Your instructions: Below are records; reproduce exactly the lines from the one that has "Populære søgninger" through the one that has "Udlejning af kontorfællesskab i Hvidovre", ends included, and nothing more.

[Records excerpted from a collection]
▼

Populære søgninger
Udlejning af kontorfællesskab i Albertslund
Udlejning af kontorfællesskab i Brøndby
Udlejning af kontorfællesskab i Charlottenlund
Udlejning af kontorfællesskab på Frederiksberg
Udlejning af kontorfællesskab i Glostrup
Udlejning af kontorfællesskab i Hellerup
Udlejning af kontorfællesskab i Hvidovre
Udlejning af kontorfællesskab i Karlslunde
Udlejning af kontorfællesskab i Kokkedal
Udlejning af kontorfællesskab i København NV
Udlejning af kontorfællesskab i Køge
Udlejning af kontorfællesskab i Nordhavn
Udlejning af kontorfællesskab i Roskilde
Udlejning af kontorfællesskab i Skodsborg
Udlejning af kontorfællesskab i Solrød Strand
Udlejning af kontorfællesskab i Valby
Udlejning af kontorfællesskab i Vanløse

▲
▼

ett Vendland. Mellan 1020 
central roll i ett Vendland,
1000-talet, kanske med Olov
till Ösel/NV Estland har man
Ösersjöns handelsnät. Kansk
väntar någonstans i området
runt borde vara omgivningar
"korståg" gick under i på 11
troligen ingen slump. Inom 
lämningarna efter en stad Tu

▲

Solution to the exercise:
Populære søgninger
Udlejning af kontorfællesskab i Albertslund
Udlejning af kontorfællesskab i Brøndby
Udlejning af kontorfællesskab i Charlottenlund
Udlejning af kontorfællesskab på Frederiksberg
Udlejning af kontorfællesskab i Glostrup
Udlejning af kontorfællesskab i Hellerup
Udlejning af kontorfællesskab i Hvidovre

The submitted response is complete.